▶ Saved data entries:
*** Begin section ***
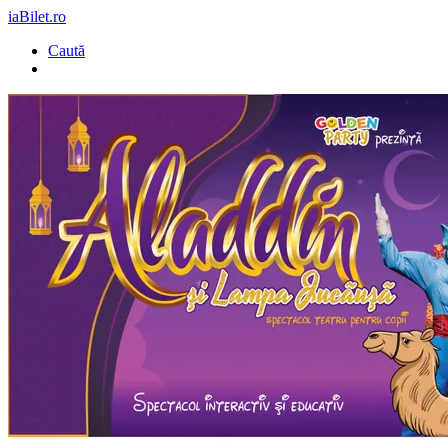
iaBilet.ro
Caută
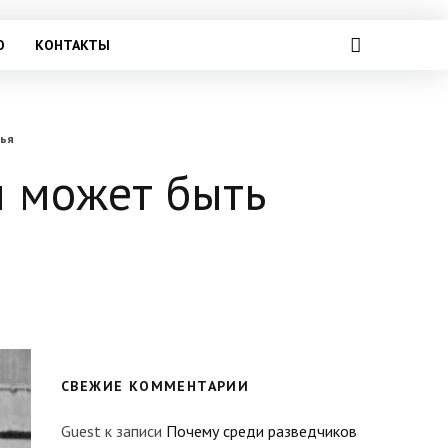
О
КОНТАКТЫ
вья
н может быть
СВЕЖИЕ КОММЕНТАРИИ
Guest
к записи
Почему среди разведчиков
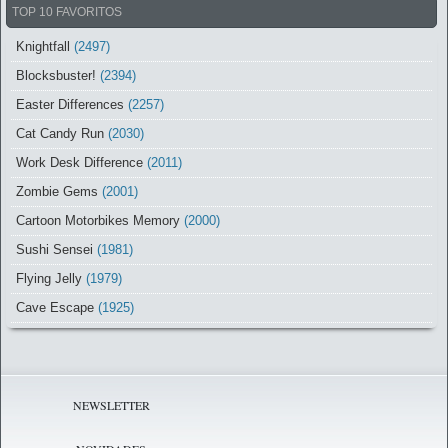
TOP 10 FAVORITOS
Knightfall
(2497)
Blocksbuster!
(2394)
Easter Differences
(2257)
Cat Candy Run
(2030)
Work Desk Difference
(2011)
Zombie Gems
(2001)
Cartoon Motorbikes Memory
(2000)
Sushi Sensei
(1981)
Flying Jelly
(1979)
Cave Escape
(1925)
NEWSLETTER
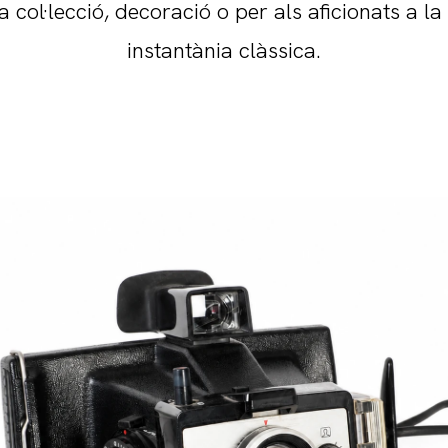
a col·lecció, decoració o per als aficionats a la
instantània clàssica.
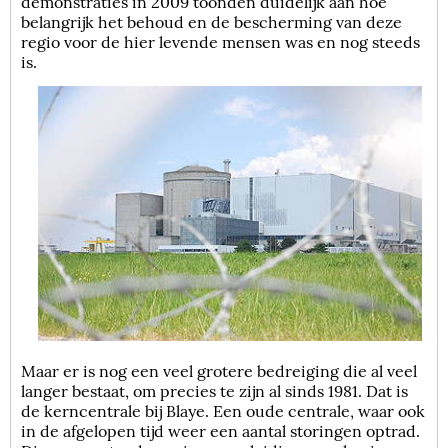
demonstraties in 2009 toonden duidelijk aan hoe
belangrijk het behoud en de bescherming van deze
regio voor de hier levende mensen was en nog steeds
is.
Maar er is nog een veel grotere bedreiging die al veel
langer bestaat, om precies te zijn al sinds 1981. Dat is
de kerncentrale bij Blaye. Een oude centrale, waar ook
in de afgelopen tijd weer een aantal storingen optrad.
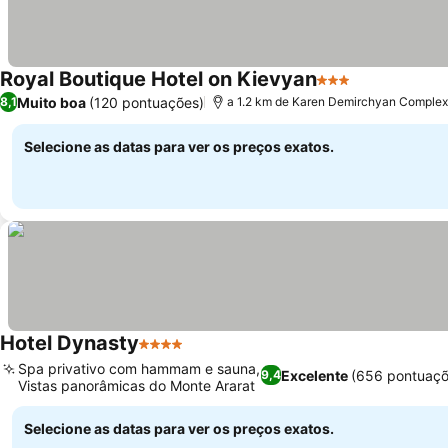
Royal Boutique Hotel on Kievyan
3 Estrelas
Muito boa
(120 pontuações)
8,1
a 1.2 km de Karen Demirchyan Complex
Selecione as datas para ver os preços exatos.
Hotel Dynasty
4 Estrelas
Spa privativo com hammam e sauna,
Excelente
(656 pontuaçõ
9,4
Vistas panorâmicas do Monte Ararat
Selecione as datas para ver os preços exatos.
*** End section ***
*** Begin section ***
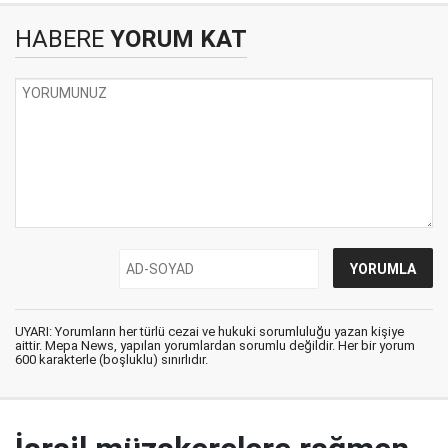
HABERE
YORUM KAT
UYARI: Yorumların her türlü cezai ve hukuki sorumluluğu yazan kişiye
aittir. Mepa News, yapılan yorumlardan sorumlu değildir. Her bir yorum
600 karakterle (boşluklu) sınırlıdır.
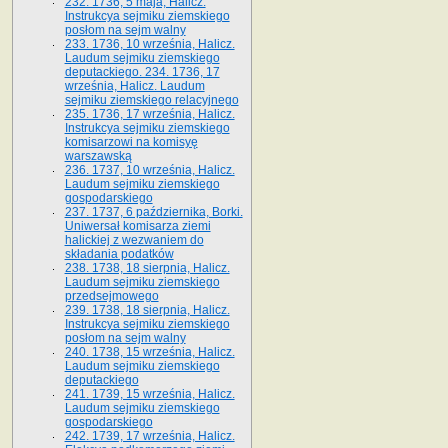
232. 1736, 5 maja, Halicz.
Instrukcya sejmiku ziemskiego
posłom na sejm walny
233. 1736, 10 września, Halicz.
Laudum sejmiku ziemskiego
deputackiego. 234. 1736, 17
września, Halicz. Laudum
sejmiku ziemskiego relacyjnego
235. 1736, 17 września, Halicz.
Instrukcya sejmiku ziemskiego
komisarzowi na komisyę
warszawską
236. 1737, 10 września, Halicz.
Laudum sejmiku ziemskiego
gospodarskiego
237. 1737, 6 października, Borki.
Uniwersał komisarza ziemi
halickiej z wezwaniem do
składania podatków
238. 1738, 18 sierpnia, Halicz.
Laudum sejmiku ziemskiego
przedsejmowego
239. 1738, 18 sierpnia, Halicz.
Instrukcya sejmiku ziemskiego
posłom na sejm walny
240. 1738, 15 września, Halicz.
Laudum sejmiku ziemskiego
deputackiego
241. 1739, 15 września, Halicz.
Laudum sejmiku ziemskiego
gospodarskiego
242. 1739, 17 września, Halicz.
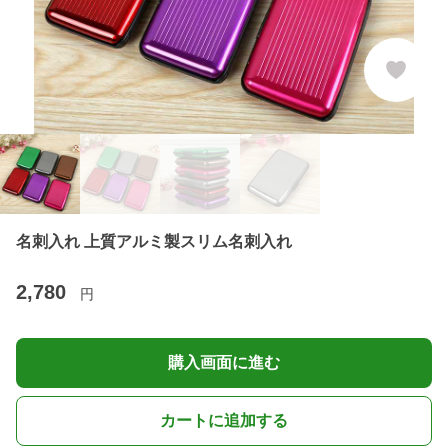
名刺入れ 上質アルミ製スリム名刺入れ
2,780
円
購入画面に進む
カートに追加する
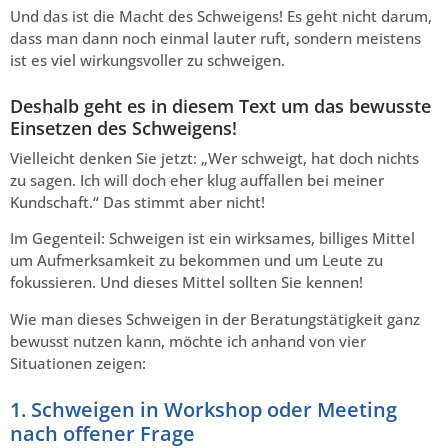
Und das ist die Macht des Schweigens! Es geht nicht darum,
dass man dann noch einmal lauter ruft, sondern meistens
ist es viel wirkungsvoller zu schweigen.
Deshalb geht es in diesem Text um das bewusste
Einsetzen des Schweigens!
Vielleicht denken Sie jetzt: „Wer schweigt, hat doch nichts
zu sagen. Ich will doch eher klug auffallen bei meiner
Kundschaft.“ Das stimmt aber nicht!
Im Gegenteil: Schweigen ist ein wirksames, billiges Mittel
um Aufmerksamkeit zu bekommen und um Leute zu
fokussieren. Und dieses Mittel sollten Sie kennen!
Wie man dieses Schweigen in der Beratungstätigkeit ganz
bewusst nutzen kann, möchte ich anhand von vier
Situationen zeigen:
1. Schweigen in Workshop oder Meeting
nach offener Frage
*** End section ***
*** Begin section ***
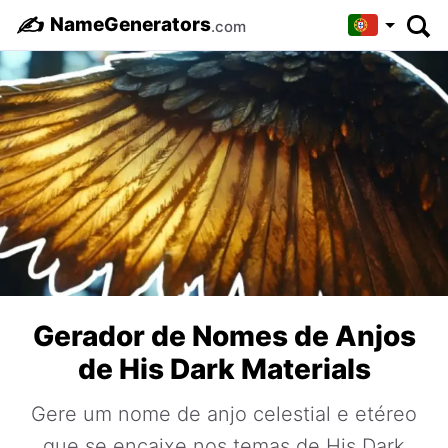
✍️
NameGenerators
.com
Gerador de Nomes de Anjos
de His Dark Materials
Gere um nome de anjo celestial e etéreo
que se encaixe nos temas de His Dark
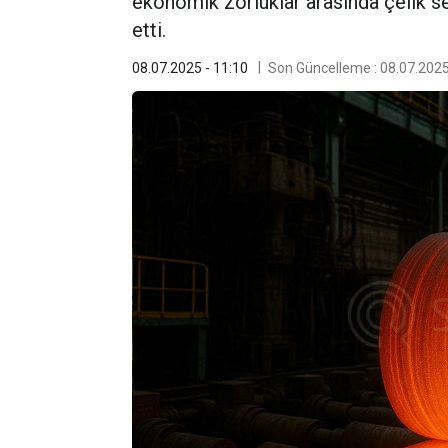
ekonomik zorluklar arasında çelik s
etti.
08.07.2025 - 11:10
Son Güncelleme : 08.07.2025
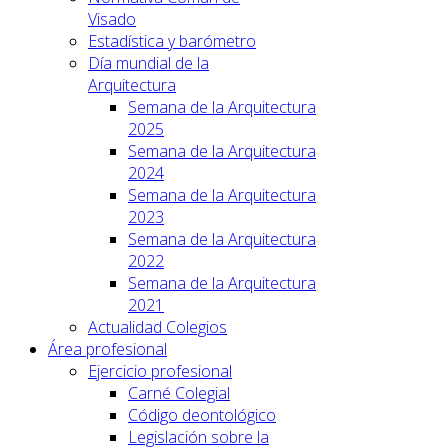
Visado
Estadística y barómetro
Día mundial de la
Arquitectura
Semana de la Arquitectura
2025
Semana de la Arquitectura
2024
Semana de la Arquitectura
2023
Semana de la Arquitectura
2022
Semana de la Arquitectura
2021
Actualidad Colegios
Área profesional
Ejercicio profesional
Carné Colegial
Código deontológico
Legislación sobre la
*** End section ***
▶ EXERCISE GOAL: Working through the data above, find every line holding "Dark" and copy it.

▶ ANSWER TO THIS PROBLEM:
de His Dark Materials
que se encaixe nos temas de His Dark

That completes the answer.